What you should do -> Transcribe the whole listing exactly; the images stay out.
###
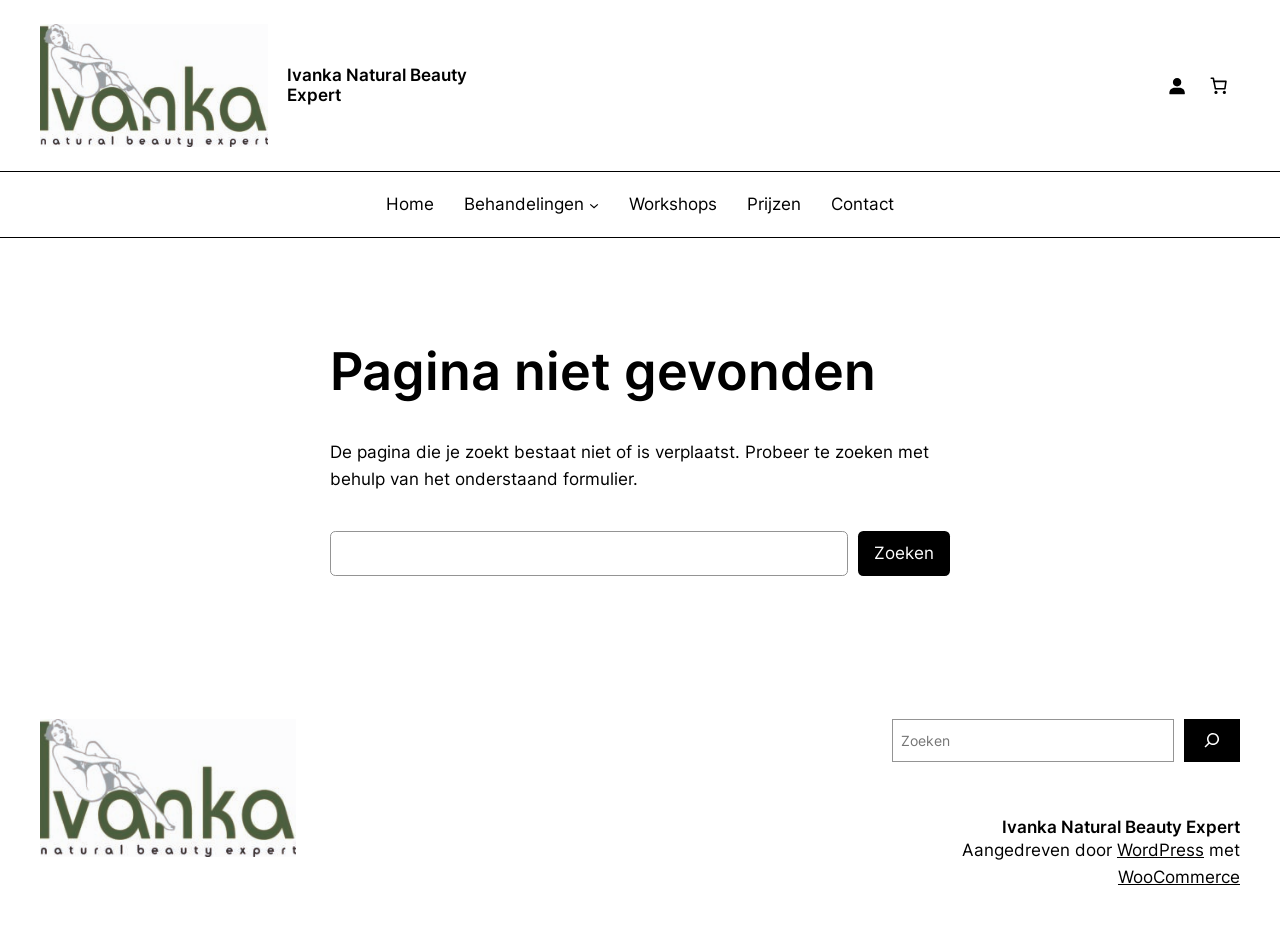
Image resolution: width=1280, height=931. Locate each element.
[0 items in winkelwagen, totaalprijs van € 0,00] (1219, 86)
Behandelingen (524, 204)
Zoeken (904, 553)
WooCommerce (1179, 877)
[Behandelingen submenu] (594, 205)
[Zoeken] (1212, 740)
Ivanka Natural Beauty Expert (377, 84)
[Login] (1177, 86)
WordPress (1160, 850)
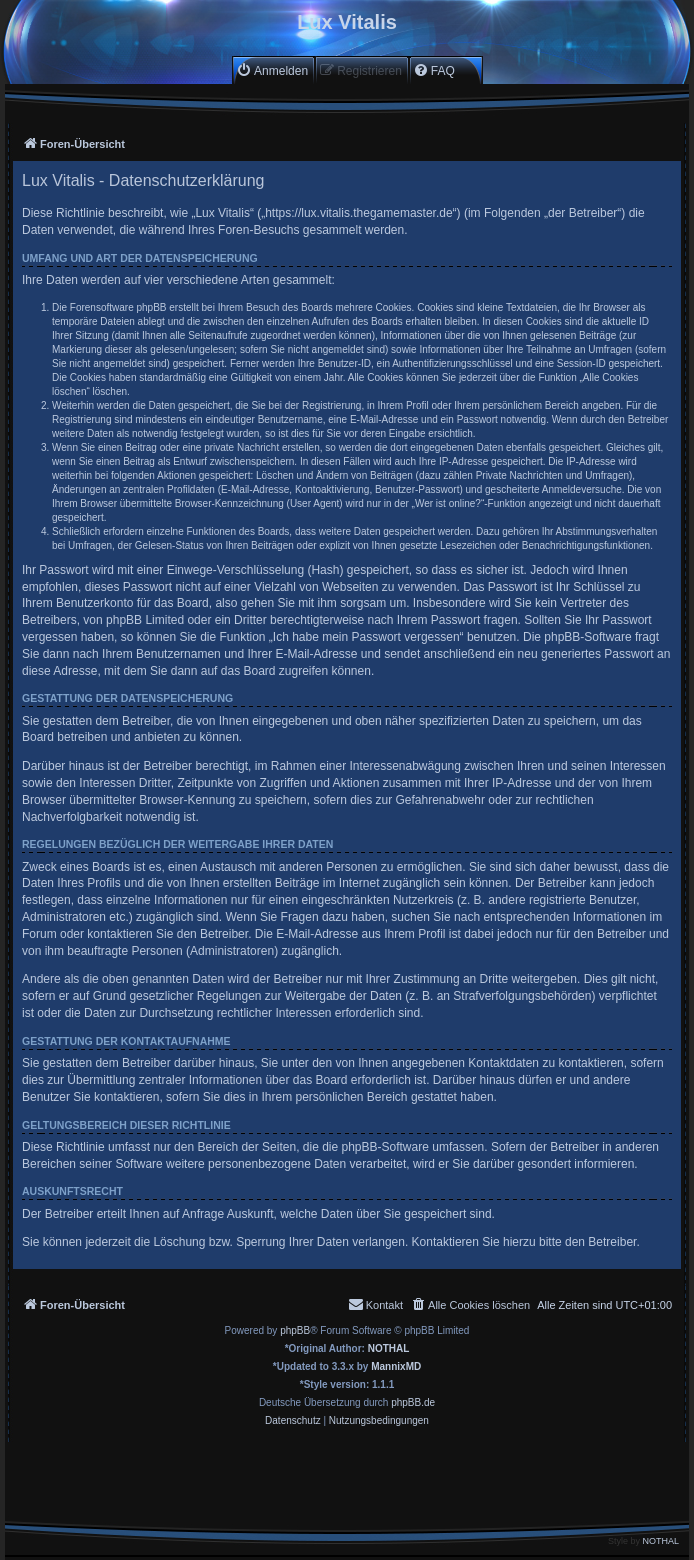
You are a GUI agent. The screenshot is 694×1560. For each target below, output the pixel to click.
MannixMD (396, 1366)
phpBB (295, 1330)
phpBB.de (413, 1402)
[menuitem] (272, 70)
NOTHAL (389, 1348)
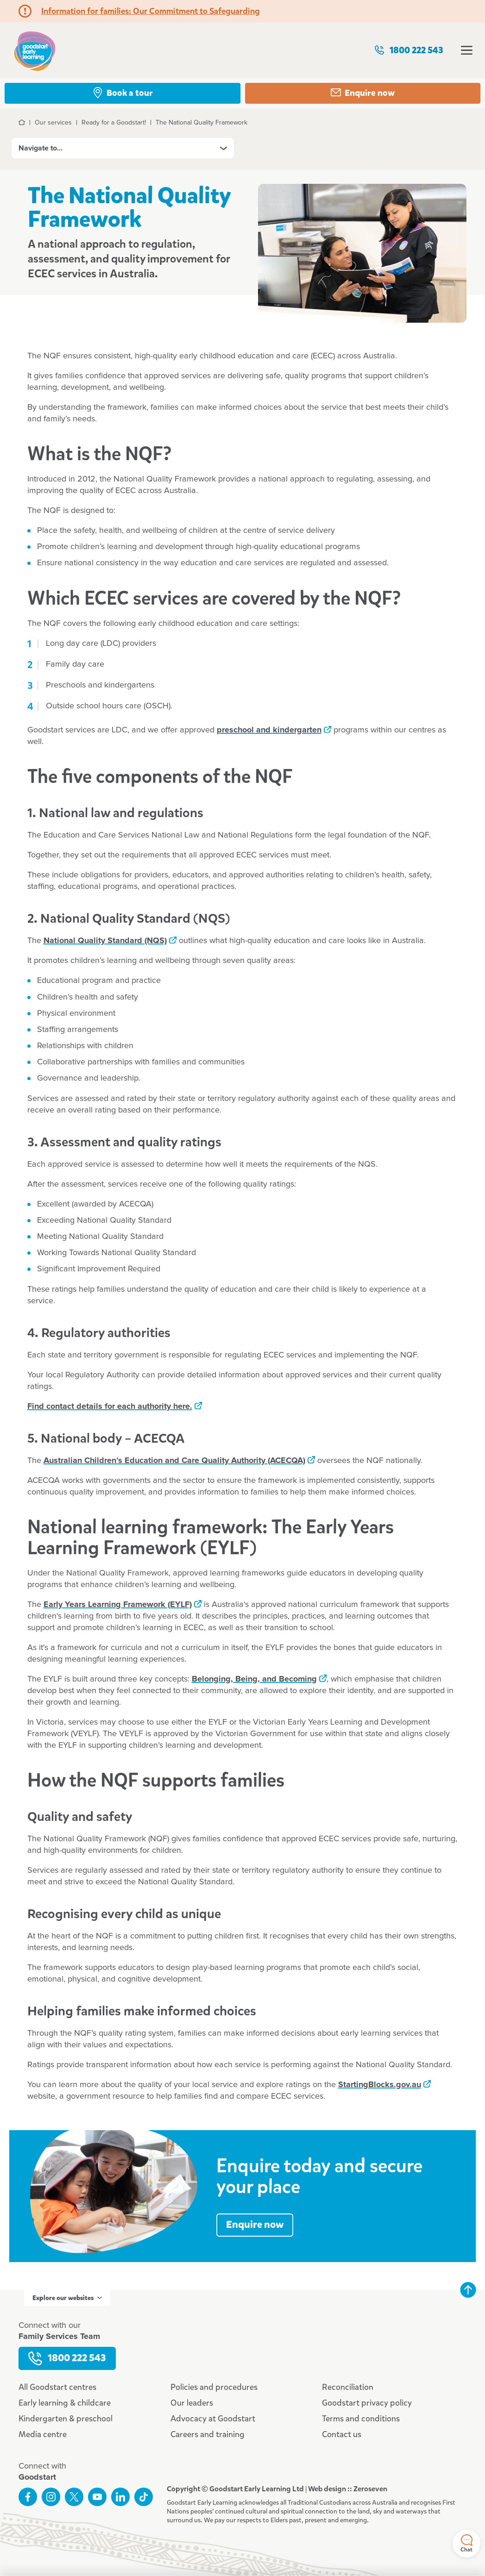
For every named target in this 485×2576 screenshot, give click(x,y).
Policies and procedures (214, 2387)
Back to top (467, 2290)
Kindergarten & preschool (66, 2418)
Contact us (341, 2434)
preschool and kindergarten (269, 730)
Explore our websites (67, 2298)
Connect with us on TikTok (143, 2496)
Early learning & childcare (65, 2402)
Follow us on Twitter (74, 2496)
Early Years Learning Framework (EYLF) (118, 1605)
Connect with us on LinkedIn (120, 2496)
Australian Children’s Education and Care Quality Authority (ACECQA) (174, 1461)
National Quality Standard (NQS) (105, 941)
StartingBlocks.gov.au (379, 2085)
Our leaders (191, 2402)
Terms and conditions (361, 2418)
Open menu (466, 50)
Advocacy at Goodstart (212, 2418)
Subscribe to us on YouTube (97, 2496)
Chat (466, 2543)
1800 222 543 (408, 50)
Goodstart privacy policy (367, 2402)
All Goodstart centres (57, 2387)
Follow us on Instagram (51, 2496)
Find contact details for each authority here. (109, 1406)
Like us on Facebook (27, 2496)
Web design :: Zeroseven (347, 2489)
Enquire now (254, 2225)
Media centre (43, 2434)
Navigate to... (123, 148)
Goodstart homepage (35, 50)
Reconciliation (347, 2387)
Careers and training (207, 2434)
###
Written answer ->
Image resolution: width=1280, height=931. Locate each element.
[0 items in winkelwagen, totaalprijs van € 0,00] (1219, 86)
Behandelingen (524, 204)
Zoeken (904, 553)
WooCommerce (1179, 877)
[Behandelingen submenu] (594, 205)
[Zoeken] (1212, 740)
Ivanka Natural Beauty Expert (377, 84)
[Login] (1177, 86)
WordPress (1160, 850)
You are a GUI agent. The screenshot is 694×1560. For each target below, output the pixel to click.
MannixMD (396, 1366)
phpBB (295, 1330)
phpBB.de (413, 1402)
[menuitem] (272, 70)
NOTHAL (389, 1348)
For every named target in this 485×2576 screenshot, give click(x,y).
Policies and procedures (214, 2387)
Back to top (467, 2290)
Kindergarten & preschool (66, 2418)
Contact us (341, 2434)
preschool and kindergarten (269, 730)
Explore our websites (67, 2298)
Connect with us on TikTok (143, 2496)
Early learning & childcare (65, 2402)
Follow us on Twitter (74, 2496)
Early Years Learning Framework (EYLF) (118, 1605)
Connect with us on LinkedIn (120, 2496)
Australian Children’s Education and Care Quality Authority (ACECQA) (174, 1461)
National Quality Standard (NQS) (105, 941)
StartingBlocks.gov.au (379, 2085)
Our leaders (191, 2402)
Terms and conditions (361, 2418)
Open menu (466, 50)
Advocacy at Goodstart (212, 2418)
Subscribe to us on YouTube (97, 2496)
Chat (466, 2543)
1800 222 543 (408, 50)
Goodstart privacy policy (367, 2402)
All Goodstart centres (57, 2387)
Follow us on Instagram (51, 2496)
Find contact details for each authority here. (109, 1406)
Like us on Facebook (27, 2496)
Web design :: Zeroseven (347, 2489)
Enquire now (254, 2225)
Media centre (43, 2434)
Navigate to... (123, 148)
Goodstart homepage (35, 50)
Reconciliation (347, 2387)
Careers and training (207, 2434)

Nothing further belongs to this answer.